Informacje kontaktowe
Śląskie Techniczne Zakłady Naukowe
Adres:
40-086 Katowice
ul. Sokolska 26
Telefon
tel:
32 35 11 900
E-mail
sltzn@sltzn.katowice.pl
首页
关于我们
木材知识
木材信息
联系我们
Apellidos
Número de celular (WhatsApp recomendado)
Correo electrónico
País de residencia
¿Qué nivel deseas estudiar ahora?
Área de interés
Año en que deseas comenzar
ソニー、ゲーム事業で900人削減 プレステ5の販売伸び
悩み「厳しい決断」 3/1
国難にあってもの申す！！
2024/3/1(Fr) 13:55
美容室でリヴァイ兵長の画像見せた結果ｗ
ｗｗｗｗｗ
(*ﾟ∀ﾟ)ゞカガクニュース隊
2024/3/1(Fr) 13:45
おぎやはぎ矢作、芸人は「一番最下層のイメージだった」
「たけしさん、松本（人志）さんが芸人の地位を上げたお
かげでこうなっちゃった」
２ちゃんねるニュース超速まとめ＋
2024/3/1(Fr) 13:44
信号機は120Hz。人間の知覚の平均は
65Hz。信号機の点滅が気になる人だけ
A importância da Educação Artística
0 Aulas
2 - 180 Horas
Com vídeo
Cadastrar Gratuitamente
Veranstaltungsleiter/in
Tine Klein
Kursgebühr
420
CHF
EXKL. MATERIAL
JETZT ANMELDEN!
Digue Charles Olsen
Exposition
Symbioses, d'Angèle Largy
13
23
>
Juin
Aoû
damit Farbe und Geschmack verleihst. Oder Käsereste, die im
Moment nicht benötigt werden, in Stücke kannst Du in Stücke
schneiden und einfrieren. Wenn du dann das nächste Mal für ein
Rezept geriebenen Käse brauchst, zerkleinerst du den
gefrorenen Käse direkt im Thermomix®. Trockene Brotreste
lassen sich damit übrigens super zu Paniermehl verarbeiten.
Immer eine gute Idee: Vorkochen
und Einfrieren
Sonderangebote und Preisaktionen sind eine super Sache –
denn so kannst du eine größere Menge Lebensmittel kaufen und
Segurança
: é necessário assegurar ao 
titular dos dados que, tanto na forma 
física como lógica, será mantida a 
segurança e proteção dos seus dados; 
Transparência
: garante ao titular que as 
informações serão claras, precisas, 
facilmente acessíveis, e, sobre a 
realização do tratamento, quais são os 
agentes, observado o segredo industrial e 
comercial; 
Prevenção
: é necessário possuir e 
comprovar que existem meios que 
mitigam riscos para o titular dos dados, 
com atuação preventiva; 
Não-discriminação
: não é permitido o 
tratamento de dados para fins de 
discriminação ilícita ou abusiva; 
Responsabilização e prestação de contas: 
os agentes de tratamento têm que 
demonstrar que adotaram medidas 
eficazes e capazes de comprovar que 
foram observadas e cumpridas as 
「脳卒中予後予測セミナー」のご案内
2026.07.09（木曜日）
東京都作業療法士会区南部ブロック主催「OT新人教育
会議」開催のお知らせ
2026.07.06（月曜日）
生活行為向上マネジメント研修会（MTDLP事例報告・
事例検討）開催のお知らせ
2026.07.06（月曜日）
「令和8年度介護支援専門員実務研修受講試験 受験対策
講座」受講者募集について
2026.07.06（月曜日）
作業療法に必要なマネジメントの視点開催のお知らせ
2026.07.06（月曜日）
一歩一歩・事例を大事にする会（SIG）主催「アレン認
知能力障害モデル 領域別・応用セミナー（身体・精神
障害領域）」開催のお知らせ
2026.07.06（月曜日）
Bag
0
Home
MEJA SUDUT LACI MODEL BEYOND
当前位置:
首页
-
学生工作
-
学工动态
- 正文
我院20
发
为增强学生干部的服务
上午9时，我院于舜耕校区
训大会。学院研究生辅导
--------------------------------
TRY IT: The answer must consist of every line from the data that contains the word "super".

ANSWER SPACE:
lassen sich damit übrigens super zu Paniermehl verarbeiten.
Sonderangebote und Preisaktionen sind eine super Sache –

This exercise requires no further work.